WHAT TO WORK ON: Restate every line of the data word for word, except for the images.

=== Begin Enclosure ===

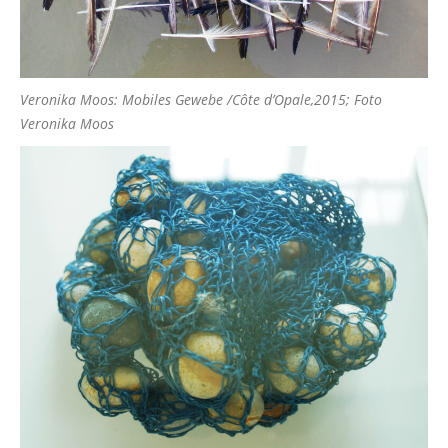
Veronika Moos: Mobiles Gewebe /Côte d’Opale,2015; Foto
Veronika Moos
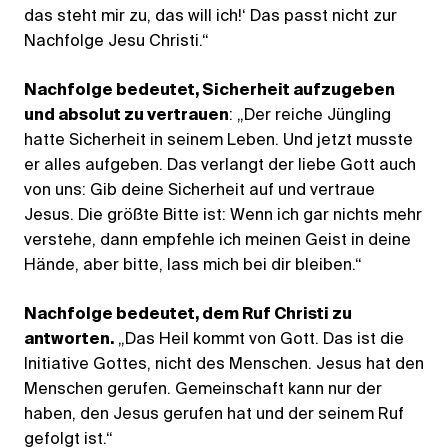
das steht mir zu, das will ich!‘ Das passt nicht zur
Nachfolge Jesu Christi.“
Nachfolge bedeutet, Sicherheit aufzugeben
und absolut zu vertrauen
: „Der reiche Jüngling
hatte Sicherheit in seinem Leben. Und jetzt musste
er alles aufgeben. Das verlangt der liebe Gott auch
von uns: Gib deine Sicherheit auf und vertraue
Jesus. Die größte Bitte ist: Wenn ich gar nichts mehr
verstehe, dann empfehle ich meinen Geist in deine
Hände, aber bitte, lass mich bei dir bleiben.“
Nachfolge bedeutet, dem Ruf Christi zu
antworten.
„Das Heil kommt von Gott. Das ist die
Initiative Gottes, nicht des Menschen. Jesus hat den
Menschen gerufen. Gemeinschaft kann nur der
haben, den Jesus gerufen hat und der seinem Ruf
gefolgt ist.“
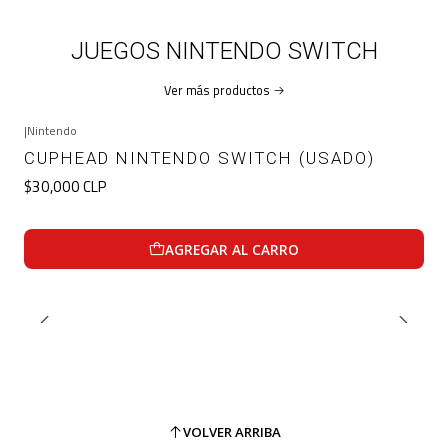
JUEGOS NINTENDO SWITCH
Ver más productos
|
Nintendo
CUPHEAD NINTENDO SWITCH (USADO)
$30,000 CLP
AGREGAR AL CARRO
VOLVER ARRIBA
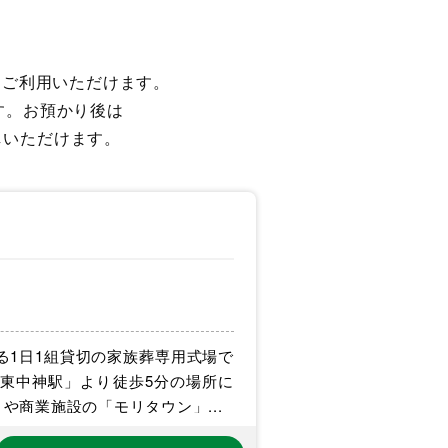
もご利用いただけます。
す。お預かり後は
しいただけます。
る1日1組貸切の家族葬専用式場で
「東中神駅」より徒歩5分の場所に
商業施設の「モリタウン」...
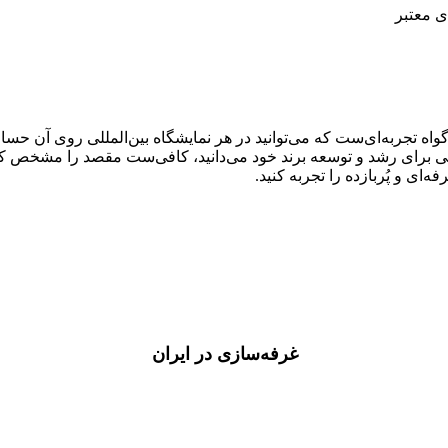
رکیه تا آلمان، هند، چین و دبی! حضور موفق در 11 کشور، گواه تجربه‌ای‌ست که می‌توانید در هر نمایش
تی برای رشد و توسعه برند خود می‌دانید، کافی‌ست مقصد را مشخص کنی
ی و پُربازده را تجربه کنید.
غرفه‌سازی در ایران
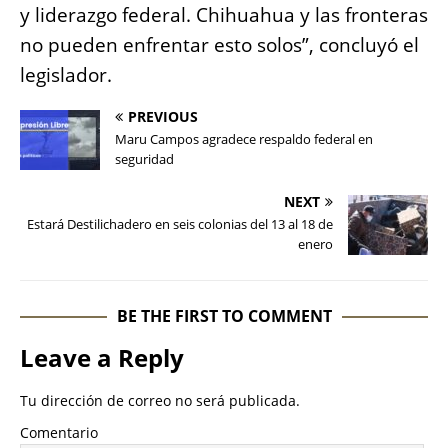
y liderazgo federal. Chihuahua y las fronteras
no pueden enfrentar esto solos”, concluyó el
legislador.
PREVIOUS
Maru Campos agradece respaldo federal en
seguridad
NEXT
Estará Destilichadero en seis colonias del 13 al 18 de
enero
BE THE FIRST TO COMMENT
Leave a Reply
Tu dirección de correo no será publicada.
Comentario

=== End Enclosure ===

ANSWER:
Veronika Moos: Mobiles Gewebe /Côte d’Opale,2015; Foto
Veronika Moos
das steht mir zu, das will ich!‘ Das passt nicht zur
Nachfolge Jesu Christi.“
Nachfolge bedeutet, Sicherheit aufzugeben
und absolut zu vertrauen
: „Der reiche Jüngling
hatte Sicherheit in seinem Leben. Und jetzt musste
er alles aufgeben. Das verlangt der liebe Gott auch
von uns: Gib deine Sicherheit auf und vertraue
Jesus. Die größte Bitte ist: Wenn ich gar nichts mehr
verstehe, dann empfehle ich meinen Geist in deine
Hände, aber bitte, lass mich bei dir bleiben.“
Nachfolge bedeutet, dem Ruf Christi zu
antworten.
„Das Heil kommt von Gott. Das ist die
Initiative Gottes, nicht des Menschen. Jesus hat den
Menschen gerufen. Gemeinschaft kann nur der
haben, den Jesus gerufen hat und der seinem Ruf
gefolgt ist.“
JUEGOS NINTENDO SWITCH
Ver más productos
|
Nintendo
CUPHEAD NINTENDO SWITCH (USADO)
$30,000 CLP
AGREGAR AL CARRO
VOLVER ARRIBA
もご利用いただけます。
す。お預かり後は
しいただけます。
る1日1組貸切の家族葬専用式場で
「東中神駅」より徒歩5分の場所に
商業施設の「モリタウン」...
رکیه تا آلمان، هند، چین و دبی! حضور موفق در 11 کشور، گواه تجربه‌ای‌ست که می‌توانید در هر نمایش
تی برای رشد و توسعه برند خود می‌دانید، کافی‌ست مقصد را مشخص کنی
ی و پُربازده را تجربه کنید.
غرفه‌سازی در ایران
y liderazgo federal. Chihuahua y las fronteras
no pueden enfrentar esto solos”, concluyó el
legislador.
PREVIOUS
Maru Campos agradece respaldo federal en
seguridad
NEXT
Estará Destilichadero en seis colonias del 13 al 18 de
enero
BE THE FIRST TO COMMENT
Leave a Reply
Tu dirección de correo no será publicada.
Comentario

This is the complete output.